The corporation today also said it intends to "create a dynamic underlying architecture and a new identity, rating and recommendation system" to "form the basis of personalisation on all platforms".
The plans are laid out in the BBC's latest Statement of Programme Policy, published today, but could be limited by BBC Trust moves to control spending on internet projects.
Under the banner of its BBCi interactive service, the BBC wants to "explore the use of Internet Protocol to enhance the quality and impact of interactive television content".
The corporation is taking a leading role in work to allow interactive TV applications to connect to the internet via Ethernet. Specifically, it is keen to make iPlayer on-demand content accessible on more television screens. This is likely to begin with interactive services for Freesat equipment.
On a related but potentially more far-reaching note, another priority is to "establish a single set of IPTV standards to publish content in a cost-effective manner to this emerging platform".

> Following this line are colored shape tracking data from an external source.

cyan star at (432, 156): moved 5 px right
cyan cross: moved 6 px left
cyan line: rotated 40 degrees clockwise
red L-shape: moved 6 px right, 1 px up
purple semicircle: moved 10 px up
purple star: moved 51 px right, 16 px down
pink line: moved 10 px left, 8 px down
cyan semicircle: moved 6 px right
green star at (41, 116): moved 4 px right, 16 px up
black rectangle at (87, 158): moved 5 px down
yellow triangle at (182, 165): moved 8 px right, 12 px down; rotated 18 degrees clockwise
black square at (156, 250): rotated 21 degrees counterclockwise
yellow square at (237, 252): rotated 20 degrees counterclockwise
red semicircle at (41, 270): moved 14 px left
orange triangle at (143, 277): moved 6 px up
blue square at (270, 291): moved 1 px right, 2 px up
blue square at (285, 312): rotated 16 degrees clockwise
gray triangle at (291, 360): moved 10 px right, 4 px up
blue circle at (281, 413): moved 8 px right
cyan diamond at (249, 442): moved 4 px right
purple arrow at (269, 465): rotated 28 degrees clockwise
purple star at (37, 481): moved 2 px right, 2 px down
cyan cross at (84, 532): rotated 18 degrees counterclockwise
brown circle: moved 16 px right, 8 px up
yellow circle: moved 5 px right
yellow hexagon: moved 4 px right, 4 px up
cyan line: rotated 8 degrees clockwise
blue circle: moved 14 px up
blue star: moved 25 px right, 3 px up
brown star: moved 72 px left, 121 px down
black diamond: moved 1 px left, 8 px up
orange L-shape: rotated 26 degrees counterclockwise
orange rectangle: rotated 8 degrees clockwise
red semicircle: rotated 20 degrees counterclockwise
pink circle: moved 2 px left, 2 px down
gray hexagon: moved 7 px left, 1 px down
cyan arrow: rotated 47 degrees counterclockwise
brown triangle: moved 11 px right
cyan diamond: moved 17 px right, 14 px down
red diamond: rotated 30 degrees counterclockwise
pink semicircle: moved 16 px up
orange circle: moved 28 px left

The BBC's statement said it also wants to allow "audiences to ‘tear off’ BBC content and embed it in other websites" and increase video and audio content available on mobile devices.
Recognising concerns published last week by the BBC Trust, the corporation said: "[BBC.co.uk] should act as a starting point on the internet from which users can develop their use of the medium and provide a trusted guide to the wider internet. BBC.co.uk should, at all times, balance the potential for creating public value against the risk of negative market impact."
The BBC acknowledged its online plans were now "subject to Trust approval" and said they were "designed to address the priorities identified by the BBC Trust, futureproof the delivery of the purposes, and address perceived gaps in delivery".
The Trust has put spending for the website on hold until BBC executives come up with new management and development plans.